───── Data listing ─────
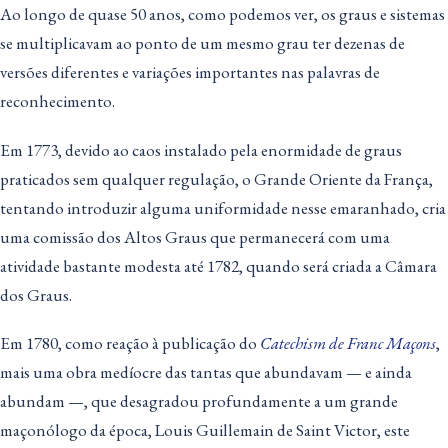
Ao longo de quase 50 anos, como podemos ver, os graus e sistemas
se multiplicavam ao ponto de um mesmo grau ter dezenas de
versões diferentes e variações importantes nas palavras de
reconhecimento.
Em 1773, devido ao caos instalado pela enormidade de graus
praticados sem qualquer regulação, o Grande Oriente da França,
tentando introduzir alguma uniformidade nesse emaranhado, cria
uma comissão dos Altos Graus que permanecerá com uma
atividade bastante modesta até 1782, quando será criada a Câmara
dos Graus.
Em 1780, como reação à publicação do
Catechism de Franc Maçons
,
mais uma obra medíocre das tantas que abundavam — e ainda
abundam —, que desagradou profundamente a um grande
maçonólogo da época, Louis Guillemain de Saint Victor, este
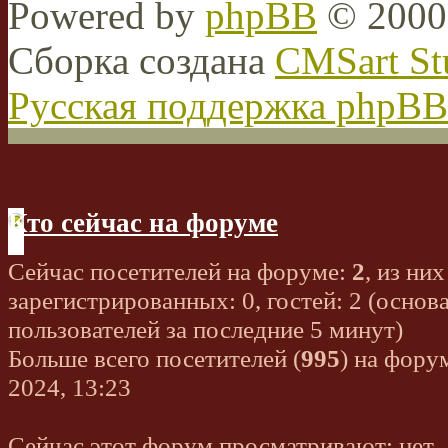
Powered by
phpBB
© 2000,
Сборка создана
CMSart St
Русская поддержка phpBB
Кто сейчас на форуме
Сейчас посетителей на форуме:
2
, из них
зарегистрированных: 0, гостей: 2 (основ
пользователей за последние 5 минут)
Больше всего посетителей (
995
) на фору
2024, 13:23
Сейчас этот форум просматривают: нет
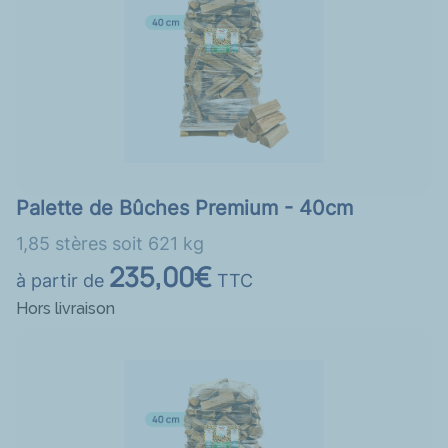
Palette de Bûches Premium - 40cm
1,85 stères soit 621 kg
235,00€
à partir de
TTC
Hors livraison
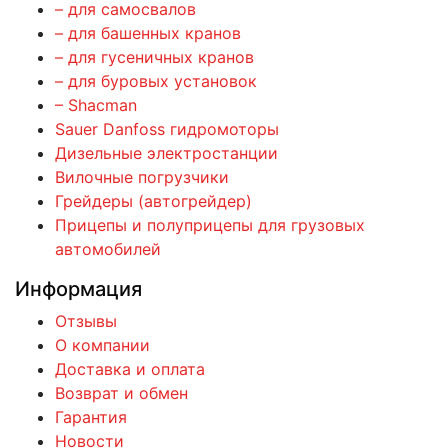
– для самосвалов
– для башенных кранов
– для гусеничных кранов
– для буровых установок
– Shacman
Sauer Danfoss гидромоторы
Дизельные электростанции
Вилочные погрузчики
Грейдеры (автогрейдер)
Прицепы и полуприцепы для грузовых
автомобилей
Информация
Отзывы
О компании
Доставка и оплата
Возврат и обмен
Гарантия
Новости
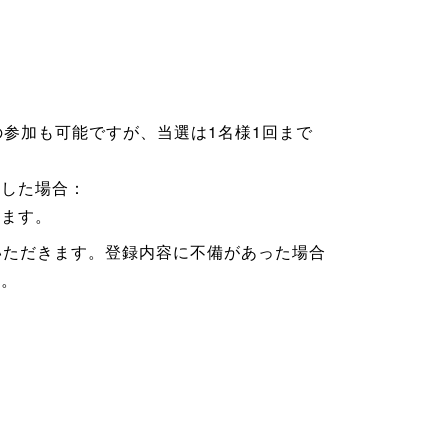
参加も可能ですが、当選は1名様1回まで
トした場合：
ります。
力いただきます。登録内容に不備があった場合
す。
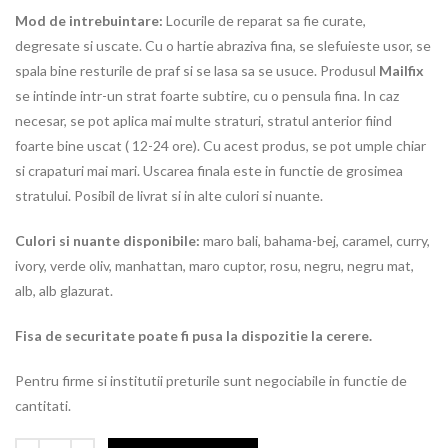
Mod de intrebuintare:
Locurile de reparat sa fie curate,
degresate si uscate. Cu o hartie abraziva fina, se slefuieste usor, se
spala bine resturile de praf si se lasa sa se usuce. Produsul
Mailfix
se intinde intr-un strat foarte subtire, cu o pensula fina. In caz
necesar, se pot aplica mai multe straturi, stratul anterior fiind
foarte bine uscat ( 12-24 ore). Cu acest produs, se pot umple chiar
si crapaturi mai mari. Uscarea finala este in functie de grosimea
stratului. Posibil de livrat si in alte culori si nuante.
Culori si nuante disponibile:
maro bali, bahama-bej, caramel, curry,
ivory, verde oliv, manhattan, maro cuptor, rosu, negru, negru mat,
alb, alb glazurat.
Fisa de securitate poate fi pusa la dispozitie la cerere.
Pentru firme si institutii preturile sunt negociabile in functie de
cantitati.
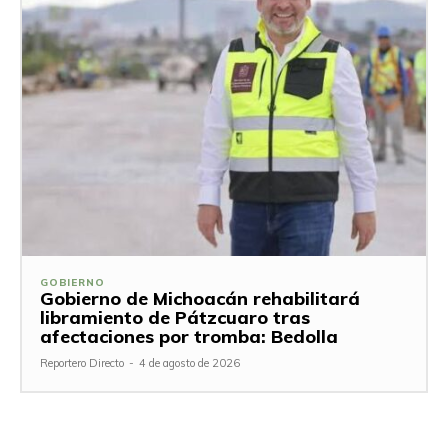
GOBIERNO
Gobierno de Michoacán rehabilitará
libramiento de Pátzcuaro tras
afectaciones por tromba: Bedolla
Reportero Directo
-
4 de agosto de 2026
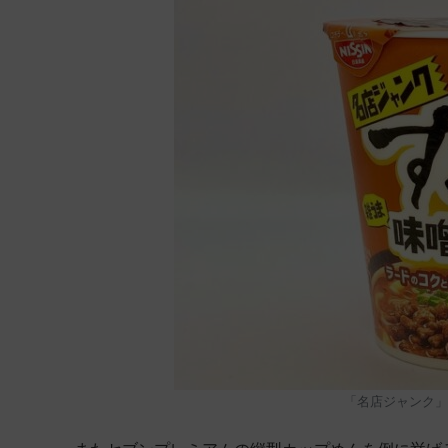
「名店ジャンク」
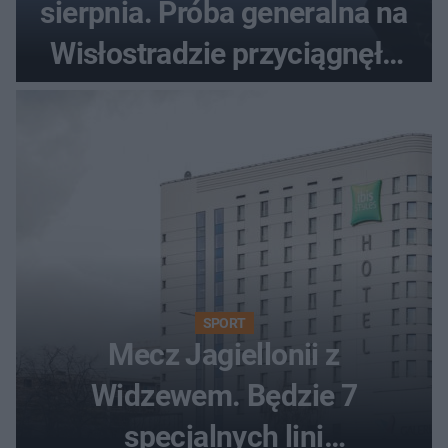
sierpnia. Próba generalna na
Wisłostradzie przyciągnęła
tłumy
SPORT
Mecz Jagiellonii z
Widzewem. Będzie 7
specjalnych lini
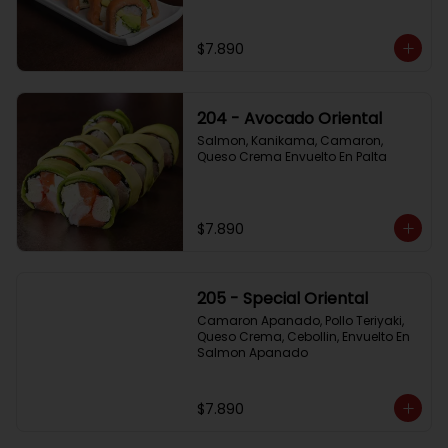
$7.890
204 - Avocado Oriental
Salmon, Kanikama, Camaron, 
Queso Crema Envuelto En Palta
$7.890
205 - Special Oriental
Camaron Apanado, Pollo Teriyaki, 
Queso Crema, Cebollin, Envuelto En 
Salmon Apanado
$7.890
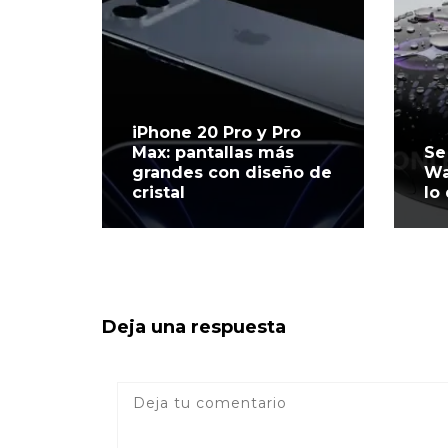
iPhone 20 Pro y Pro
Max: pantallas más
Se
grandes con diseño de
Wa
cristal
lo
Deja una respuesta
─────
Goal of the exercise: Gather up, from the records above, each line where the word "Oriental" appears.

Response to this task:
204 - Avocado Oriental
205 - Special Oriental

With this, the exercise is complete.